Seven committee Republicans, including Sen. Ben Sasse (R-Neb.) voted against the measure. Without bothering to get any expert legal opinion, several had decided the bill was unconstitutional. It’s not clear which part of the bill they think failed constitutional muster: Affirming the Justice Department regulation a special prosecutor can only be fired for cause? Providing an opportunity for court action if the special counsel is fired or for preservation of the investigation’s materials and staff? Mandating a report from the attorney general to Congress when a special counsel is hired or fired or his duties otherwise end? Rather than vaguely gesturing toward Article II powers, they should spell out which parts they think are constitutional and at least support those parts.

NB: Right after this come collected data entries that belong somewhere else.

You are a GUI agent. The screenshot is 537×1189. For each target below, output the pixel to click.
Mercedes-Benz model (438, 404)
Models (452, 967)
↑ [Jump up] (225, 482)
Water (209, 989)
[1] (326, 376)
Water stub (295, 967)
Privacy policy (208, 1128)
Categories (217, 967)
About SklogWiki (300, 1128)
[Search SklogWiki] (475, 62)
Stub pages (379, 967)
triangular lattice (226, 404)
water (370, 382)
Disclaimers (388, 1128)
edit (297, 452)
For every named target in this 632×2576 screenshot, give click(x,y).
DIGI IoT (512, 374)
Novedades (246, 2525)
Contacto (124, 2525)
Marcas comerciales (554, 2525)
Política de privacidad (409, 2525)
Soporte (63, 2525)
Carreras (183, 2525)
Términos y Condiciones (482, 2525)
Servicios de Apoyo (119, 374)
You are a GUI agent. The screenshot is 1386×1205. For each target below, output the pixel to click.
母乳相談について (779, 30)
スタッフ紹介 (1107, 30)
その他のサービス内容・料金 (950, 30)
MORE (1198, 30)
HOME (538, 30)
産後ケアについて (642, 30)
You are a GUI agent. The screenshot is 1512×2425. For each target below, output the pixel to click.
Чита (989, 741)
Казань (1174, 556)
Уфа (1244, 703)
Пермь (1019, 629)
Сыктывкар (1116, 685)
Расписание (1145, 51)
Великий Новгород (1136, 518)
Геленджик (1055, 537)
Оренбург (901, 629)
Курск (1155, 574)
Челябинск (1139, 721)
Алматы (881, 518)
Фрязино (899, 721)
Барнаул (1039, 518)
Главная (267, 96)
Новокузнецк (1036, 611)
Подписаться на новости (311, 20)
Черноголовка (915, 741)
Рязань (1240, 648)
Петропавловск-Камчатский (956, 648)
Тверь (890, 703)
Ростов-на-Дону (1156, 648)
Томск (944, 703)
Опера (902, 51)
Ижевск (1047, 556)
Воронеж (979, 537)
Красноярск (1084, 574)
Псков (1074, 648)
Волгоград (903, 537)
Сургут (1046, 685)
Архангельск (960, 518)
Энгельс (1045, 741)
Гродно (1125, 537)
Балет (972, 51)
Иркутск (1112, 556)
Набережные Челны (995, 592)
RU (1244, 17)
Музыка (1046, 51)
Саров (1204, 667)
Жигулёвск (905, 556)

Sasse offered a meaningless substitution:
If Robert Mueller is removed from the position of Special Counsel for the United States, or if the investigation of the efforts of the government of Russia to interfere in the 2016 presidential election is narrowed or terminated without the approval of the Special Counsel, Congress will use its lawful authorities under the Constitution of the United States — A) to ensure that the investigation is completed; and B) to hold the executive branch accountable.
I have no idea what that means. That’s the point — offer rhetorical fluff without actually standing up to Trump.
If Sasse wants to do something that is entirely within the purview of the legislative branch, he could introduce a simple resolution: “Firing special counsel Robert S. Mueller III or Deputy Attorney General Rod J. Rosenstein without cause would constitute grounds for opening impeachment hearings.” A resolution could also specify: “In the event the special counsel and/or deputy general counsel is fired without cause, Congress shall subpoena all documents relating to the investigation.” If Sasse and others are so concerned about a credible independent investigation, why not introduce a resolution to set up a select committee or an independent commission? We suspect they’d rather not undertake any of these.
Republicans opposing protections for the special counsel plainly don’t want to get on the president’s bad side — or the bad side of his rabid base. But if Trump isn’t going to fire Mueller or Rosenstein anyway, why would Trump or his voters mind? It’s long past the time for tweets and empty gestures. Republicans who do not act in defense of the special counsel and the deputy attorney general should be held accountable by voters, who are entitled to have representatives whose courage exceeds their ambition, and whose fidelity to the rule of law outweighs political calculations.